After the death of Edward III, King Richard II—who was descended from Edward’s eldest son, and was thus neither a York nor a Lancaster—ruled for twenty-two years. However, he was soon overthrown by his cousin (the son of John of Gaunt), a Lancaster named Henry Bolingbroke who became Henry IV. Henry IV was in turn succeeded by his son, Henry V, who was succeeded by his son, Henry VI.
But in the late fifteenth century, fighting broke out again, this time between Lancasters and Yorks. After a bloody struggle, the Lancastrian Henry VI was deposed in 1461, and the head of the house of York took the throne as King Edward IV. Henry VI briefly resumed the kingship in 1470, but again he was deposed. In 1471, Henry's son and destined heir, known as Edward, prince of Wales, (a title always given to the current heir to the throne) was killed in battle, and Henry was put to death. The sons of the York family—King Edward IV, Clarence, and their younger brother Richard—were victorious. After the executions, Edward took the throne once again. The action of Richard III begins shortly after this event, but in reality the hostility between the two families was much older. The Lancastrians had killed a second York son—Edmund, earl of Rutland—when he was still quite young. (Shakespeare’s other history plays—Richard II,Henry IV Parts One & Two,Henry V, and Henry VI Parts One, Two, & Three—cover all of these events.) Shakespeare often plays fast and loose with the facts, stretching and altering the timeline to suit his dramatic purposes, but the plays generally are based upon historical records.
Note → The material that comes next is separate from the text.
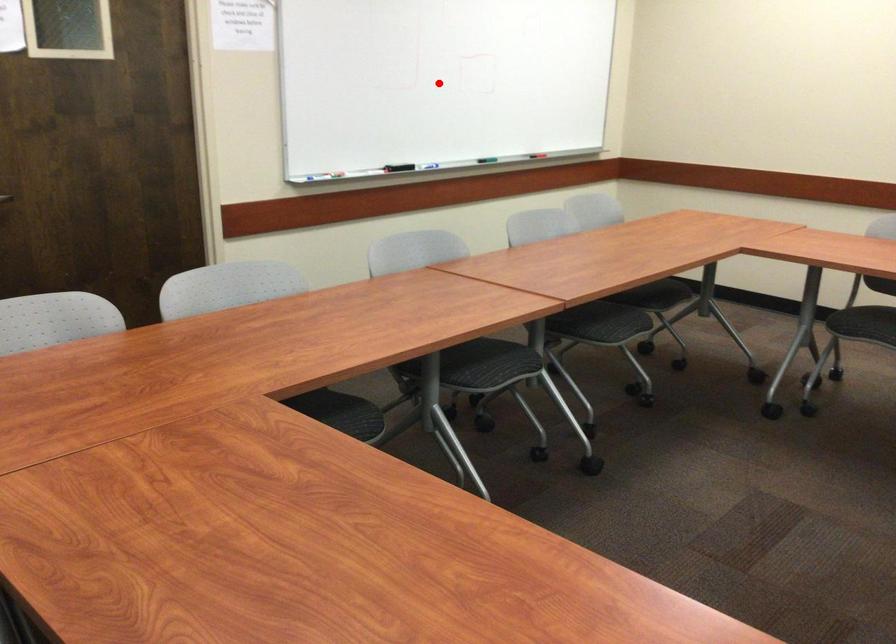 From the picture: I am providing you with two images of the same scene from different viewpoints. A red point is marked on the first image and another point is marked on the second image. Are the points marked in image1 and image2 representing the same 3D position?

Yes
The events of this civil war—including the murders of King Henry and Prince Edward by the York brothers, and the earlier killing of the Earl of Rutland by Henry’s family—are important background to Richard III. In Shakespeare’s version, for one thing, both Henry and Edward leave widows: Henry’s is the former Queen Margaret, who bitterly curses the Yorks in Act I, scene iii; Edward’s is Lady Anne, who mourns his death and that of Henry in Act I, scene ii, and who later becomes Richard’s wife.
When the action of Richard III begins, Edward IV and his brothers have overthrown the Lancastrians, but Edward is growing older and is often sick. His malicious and slightly deformed younger brother, Richard, is power-hungry and is plotting to get his hands on the throne. However, a great many people stand between him and the kingship. For example, even when King Edward himself dies, he will leave behind two sons who are in line for the throne: the young Prince Edward, the crown prince, and his brother, the young duke of York. Fortunately for Richard’s purposes, they are still children, and they meet their final fate as the unfortunate “princes in the Tower.” The mother of the princes is Queen Elizabeth, of the Woodeville family, and she has powerful and intelligent kinsmen who will try to protect her and her children, thus making the queen’s kin yet another threat to Richard. The royal couple also has a daughter, young Elizabeth, who will later become an important pawn in royal marriage negotiations.
In addition to all of these obstacles to the throne, Richard’s trusting elder brother, the duke of Clarence, also blocks Richard’s road to power. Richard must dispose of Clarence in order to clear the line of descent and seize the throne. Finally, Richard finds himself under threat from an unexpected source: Henry Tudor, the earl of Richmond, a descendant of a secondary branch of the Lancasters (from John of Gaunt’s third wife), has been gathering power overseas. Richmond feels that he has a claim to the throne for which he is willing to challenge Richard—setting us up for the final showdown between the Houses of York and Lancaster at the Battle of Bosworth Field.